It's very intuitive.
Right.
But in theory, you could have some software
or something that's calculating it for you
and spitting out the optimal bet size.
Theoretically, I don't know anyone who does that.
Which brings up an excellent point.
Is it possible ever that some of these are AI,
that there's computers on the other side?
It's definitely a concern.
The best players are now not beating an AI.
So this is just an arms race that has been happening within poker.
And the Carnegie Mellon papers are really good if anyone wants to dive deeper into the subject.
But yeah, essentially, as we've seen in every field where there is an abundance of data that machine learning just becomes better and better and better.
And so, you know, people thought that poker wasn't going to be solved because unlike chess or go, it's a game of incomplete information, but you
know, here we are where it's moved from first limit poker and then heads up poker. And now you
have no limit, um, six max poker. And, you know, the more players who are in the hand, the more
branches on a decision tree, the harder the ai has converging on the
optimal decision and there's still edge cases where occasionally um we'll you know players
gathering together to be like hey i think this player is a bot and we'll determine some bug in
it and so we can get hey if we if we bet a certain size we can get the bot to go all in and we exploit
this bot for a little bit a little while and so it's both an arms race. John Connor fights back.
Exactly. It's an arms race with the sites on detection measures and anti detection measures.
It's a arms race with players against the AI is like, hey, can we can we band together on these
on these players help all you know, catch and report them together? It does seem like
illegal. Is it against the site rules?
Oh, of course of course yeah because
i mean you can't you can't beat them um they play a game theory optimal style which is it cannot be
beat it might not be making the maximum but there's nothing you can do to beat it um so yeah
it's something it's something that really concerns me in the long run, because just the incentives
are in place that people building are going to beat over the long run people who are preventing
the builds.
So I do think it's kind of a matter of time for online poker, where the writing is on
the wall.
Sites can't prevent all bots um so yeah i that's
why i prefer kind of my my my let's say more blue ocean ecosystems where there's less money at stake
these days because generally the bot creators are going after the largest games largest player pools
there's some protection there and sites are getting better about detecting them.
But yeah, they're taking money out of the ecosystem
in general.
And I do think that, hey, exponential growth
as we've seen this past year
is a very powerful phenomenon.
And that this is just an obvious thing
where in everything we're experiencing,
machine learning is growing exponentially.
Exponentially in terms of the data sets,
exponentially in the way that it's able to parse unstructured data,
exponentially in the experience that it gains along the way.
So yeah, it's definitely a factor.
And so are you seeing it's like they've got the execution part down cold, right?

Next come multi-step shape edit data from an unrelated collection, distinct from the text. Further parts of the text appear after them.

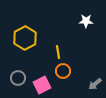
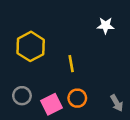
orange circle: (63, 71) -> (77, 98), moved
gray arrow: (95, 84) -> (117, 103), turned -80

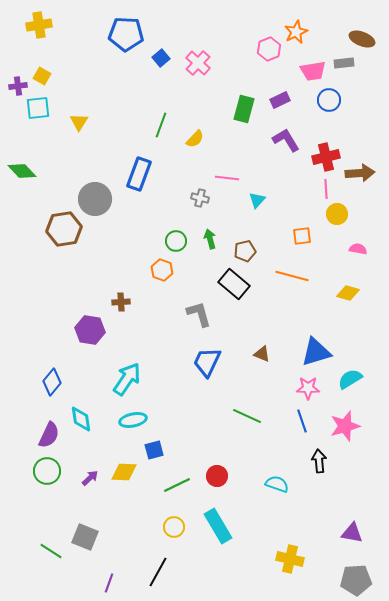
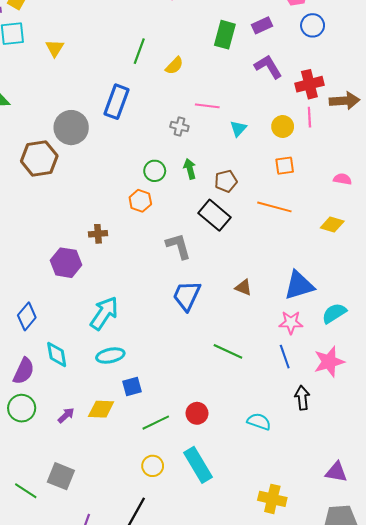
yellow circle: (337, 214) -> (283, 126), moved

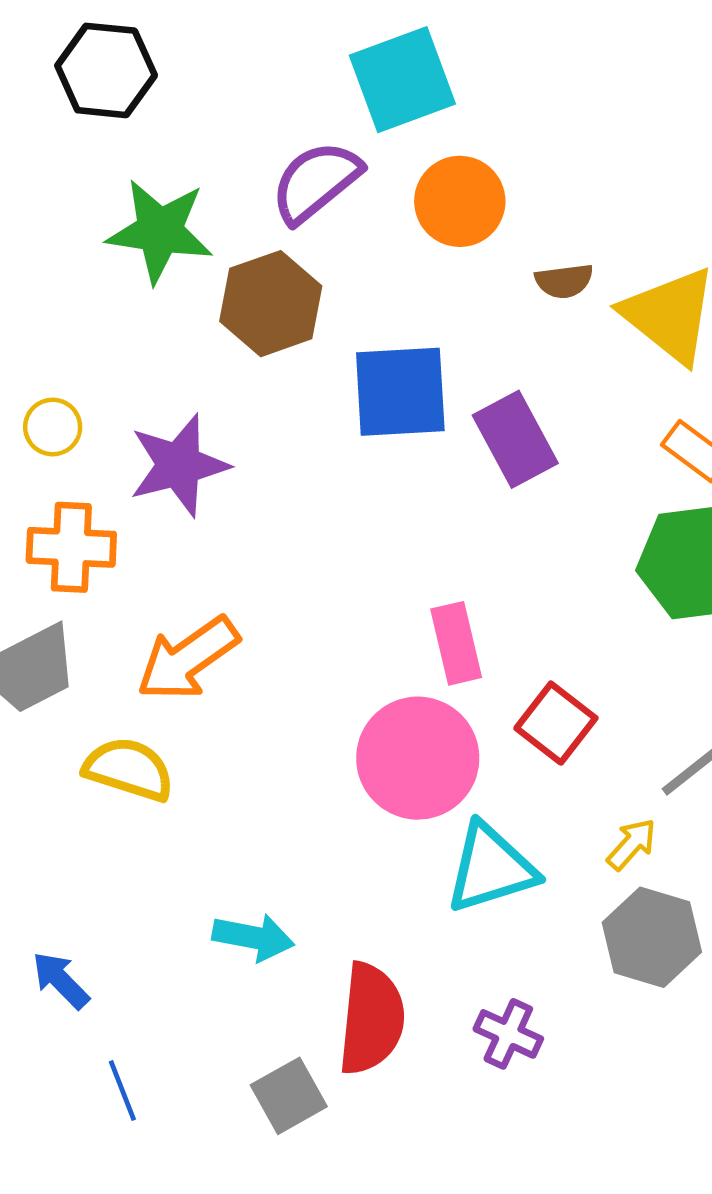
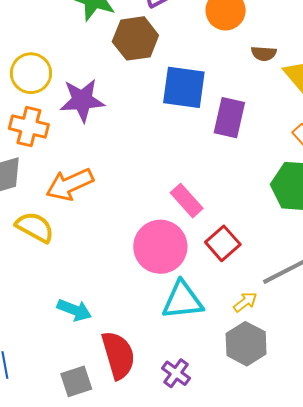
yellow circle: (53, 427) -> (31, 73), size x1.6
purple rectangle: (515, 439) -> (229, 118), turned 30
pink rectangle: (456, 643) -> (187, 201), turned -40
red semicircle: (371, 1019) -> (118, 355), turned -33

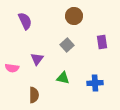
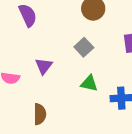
green triangle: (63, 78) -> (89, 83), moved

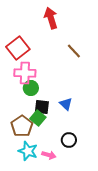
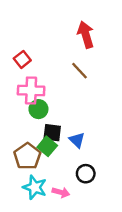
red arrow: (51, 18) -> (86, 35), moved
red square: (18, 48) -> (22, 59), size x0.6
brown line: (74, 51) -> (79, 71), moved
blue triangle: (66, 104) -> (77, 140), moved

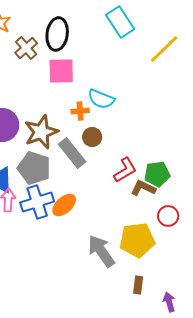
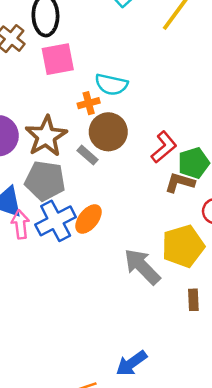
brown circle: (92, 137) -> (108, 132), size x1.6
gray rectangle: (72, 153) -> (88, 155), size x0.6
red L-shape: (125, 170) -> (164, 147), moved

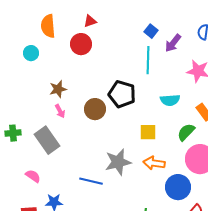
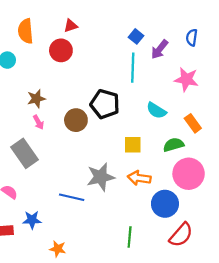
cyan semicircle: (170, 100) -> (156, 110), turned 36
green semicircle: (186, 132) -> (174, 145), turned 30

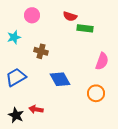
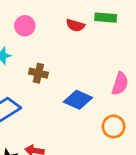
green rectangle: (85, 28) -> (106, 18), moved
blue diamond: (60, 79) -> (78, 100), moved, turned -35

They're not going to make mistakes.
But are they also making huge strides in the
strategy part right is it like strategy that no one can anticipate because it's doing fractal or
you know multi-dimensional strategy analysis it is that is a silver lining and that it does have an
interesting evolving effect on the game so for for example, you know, a different game, Go,
like no one had ever seen before and beat the masters, right?
And so, yeah, moves that people had never seen before, and realize being able to deconstruct,
to the best you can anthropomorphize here, like, what is the rationale driving these unknown
decisions, and the game advanced very very quickly based off of, hey,
we didn't even know this was a possibility.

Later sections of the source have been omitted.